Known also as the “Ned rig” for its creator, Missourian Ned Kehde, the set-up is, in its simplest form, a small, lightweight, mushroom-shaped leadhead jig weighing anywhere from 1/16 to ¼ ounce and matched with a diminutive soft plastic offering.
While there are many different plastic bait styles that work well, perhaps the most popular is a cigar-shaped stickbait. Anglers typically choose between a small 3-incher or a standard-sized stickbait that has been trimmed down to a length between 2½ and 4 inches.
A TACKLE BOX STAPLE
Jighead worms have been around for a long time and have caught untold numbers of bass, but I do have to say there is something special about the Midwest finesse rig that just plain catches fish. It has a subtle yet appealing profile that excels when conditions make for difficult fishing. Based on its skyrocketing popularity, it is clear that I am not the only one to think this way. In fact, the rig has become a staple for tournament anglers everywhere.
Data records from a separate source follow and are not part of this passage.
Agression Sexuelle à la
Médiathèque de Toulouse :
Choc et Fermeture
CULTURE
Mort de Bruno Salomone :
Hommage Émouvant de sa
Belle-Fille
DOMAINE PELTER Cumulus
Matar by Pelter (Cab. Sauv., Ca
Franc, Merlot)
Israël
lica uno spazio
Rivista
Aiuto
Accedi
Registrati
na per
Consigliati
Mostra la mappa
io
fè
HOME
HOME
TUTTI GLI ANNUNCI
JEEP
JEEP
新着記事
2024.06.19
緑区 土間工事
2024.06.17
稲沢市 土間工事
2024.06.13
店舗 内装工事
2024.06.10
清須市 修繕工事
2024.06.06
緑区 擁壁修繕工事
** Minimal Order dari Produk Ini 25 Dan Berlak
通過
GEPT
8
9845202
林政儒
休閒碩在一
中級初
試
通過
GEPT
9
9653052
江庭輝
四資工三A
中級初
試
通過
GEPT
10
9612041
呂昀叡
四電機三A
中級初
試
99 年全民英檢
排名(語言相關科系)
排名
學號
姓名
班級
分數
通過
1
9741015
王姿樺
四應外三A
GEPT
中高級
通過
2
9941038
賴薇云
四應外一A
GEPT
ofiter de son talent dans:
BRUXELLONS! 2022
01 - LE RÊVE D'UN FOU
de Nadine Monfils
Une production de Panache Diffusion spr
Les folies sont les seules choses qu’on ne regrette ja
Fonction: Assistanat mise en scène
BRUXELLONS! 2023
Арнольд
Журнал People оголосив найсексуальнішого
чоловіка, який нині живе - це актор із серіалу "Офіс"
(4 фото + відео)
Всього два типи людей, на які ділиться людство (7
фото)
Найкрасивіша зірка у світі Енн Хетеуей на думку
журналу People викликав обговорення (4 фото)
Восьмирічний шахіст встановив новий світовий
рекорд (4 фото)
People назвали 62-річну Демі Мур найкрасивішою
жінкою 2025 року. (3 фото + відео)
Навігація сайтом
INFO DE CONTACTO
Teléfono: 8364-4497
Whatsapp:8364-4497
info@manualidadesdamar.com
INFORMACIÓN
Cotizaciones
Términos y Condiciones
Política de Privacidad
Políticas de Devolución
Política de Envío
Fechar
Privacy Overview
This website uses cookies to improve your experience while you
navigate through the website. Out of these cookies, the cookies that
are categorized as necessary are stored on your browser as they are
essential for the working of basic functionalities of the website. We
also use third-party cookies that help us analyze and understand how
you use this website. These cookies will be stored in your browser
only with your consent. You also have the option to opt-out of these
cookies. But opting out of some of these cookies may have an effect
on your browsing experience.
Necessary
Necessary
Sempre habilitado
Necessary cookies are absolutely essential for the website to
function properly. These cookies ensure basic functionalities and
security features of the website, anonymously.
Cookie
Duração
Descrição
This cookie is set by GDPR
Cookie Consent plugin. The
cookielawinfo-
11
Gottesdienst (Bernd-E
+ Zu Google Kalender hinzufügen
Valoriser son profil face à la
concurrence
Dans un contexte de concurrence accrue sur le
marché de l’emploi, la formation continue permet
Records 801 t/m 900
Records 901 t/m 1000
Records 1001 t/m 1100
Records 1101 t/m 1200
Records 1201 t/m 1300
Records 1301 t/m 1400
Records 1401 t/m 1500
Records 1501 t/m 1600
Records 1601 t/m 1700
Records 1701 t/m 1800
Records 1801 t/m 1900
The rig is very easy to fish: simply swim it, drag it, shake it or deadstick it. The choice is yours. Best of all, the rig generates lots of bites, making it the ideal choice for beginning anglers or kids.
In response to its success and popularity, many tackle companies now offer specific jigheads and plastics geared for the Midwest finesse rig. I have had good success with a homemade leadhead jig matched with a shortened Yamamoto Senko.
There are many productive colors, but I like shades of green or brown. I will stick with green pumpkin, baby bass or watermelon when in doubt.
There is more to this technique than just the bait; a medium-action spinning combo will help to maximize your success and enjoyment. I use a Cousins Tackle Raze RSK 752S 7-foot, 6-inch spinning rod; and pair it with a 2500-series spinning reel filled with 15-pound FINS 40G Braid connected to a leader of 6-pound Gamma Edge Fluorocarbon Line. Braid casts well, is super sensitive and strong, and the fluorocarbon leader is abrasion-resistant and super stealthy.
If you love to catch bass and have not yet fished the Midwest finesse rig, you owe it to yourself to tie one on.